We will be including crash reporting soon. The way it will work is that when a crash (“panic” usually, in Go parlance) is detected the Syncthing version and backtrace is reported to some server, where it’s stored and aggregated. The data that will be sent looks like this:

07:48:24 INFO: syncthing v1.1.4 "Erbium Earthworm" (go1.12.5 darwin-amd64) teamcity@build.sycnthing 2019-05-21 20:36:38 UTC
Panic at 2019-05-22T07:48:25+02:00
panic: interface conversion: *pfilter.FilteredConn is not net.Conn: missing method Read

goroutine 106 [running]:
github.com/syncthing/syncthing/lib/connections.(*quicListener).Serve(0xc000158000)
        github.com/syncthing/syncthing/lib/connections/quic_listen.go:74 +0x41b
github.com/thejerf/suture.(*Supervisor).runService.func1(0xc0001c6690, 0xc000000000, 0x54b4728, 0xc000158000)
        github.com/thejerf/suture@v3.0.2+incompatible/supervisor.go:600 +0x47
created by github.com/thejerf/suture.(*Supervisor).runService
        github.com/thejerf/suture@v3.0.2+incompatible/supervisor.go:588 +0x5b
... more of same gibberish

That is, it does not include any log data, user or other metadata, nor the ID of the sending machine. Excluding that data makes it somewhat less valuable for us, but I think we’ll be OK.

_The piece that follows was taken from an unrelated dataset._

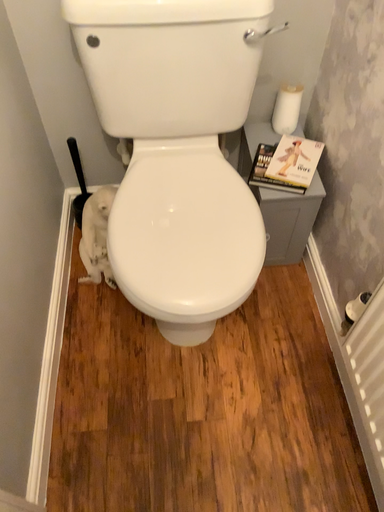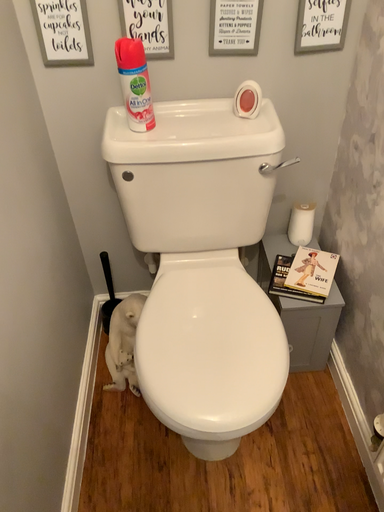 Question: How did the camera likely rotate when shooting the video?

Choices:
 (A) rotated upward
 (B) rotated downward

Answer: (A)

All in all this means sending us less data than global discovery does, which is a feature that is enabled by default. Given that, how do you reason around having this enabled by default or not? Not having it enabled by default means we will lose lots of panic reports, so will be less likely to fix those bugs.

  • Enabled by default is fine; the very privacy conscious can disable it like they must global discovery
  • No, this must be explicitly opt-in, because …

0 voters

Feel free to explain your thinking below. :slight_smile:

3 Likes

I think it is best to ask user (like usage reporting) during next update

Why?

I have no objection to its being enabled by default. It’s the sort of thing which can lead to misunderstand with people who are, shall we say, abundantly cautious, so it and its rationale should probably be clearly documented, though.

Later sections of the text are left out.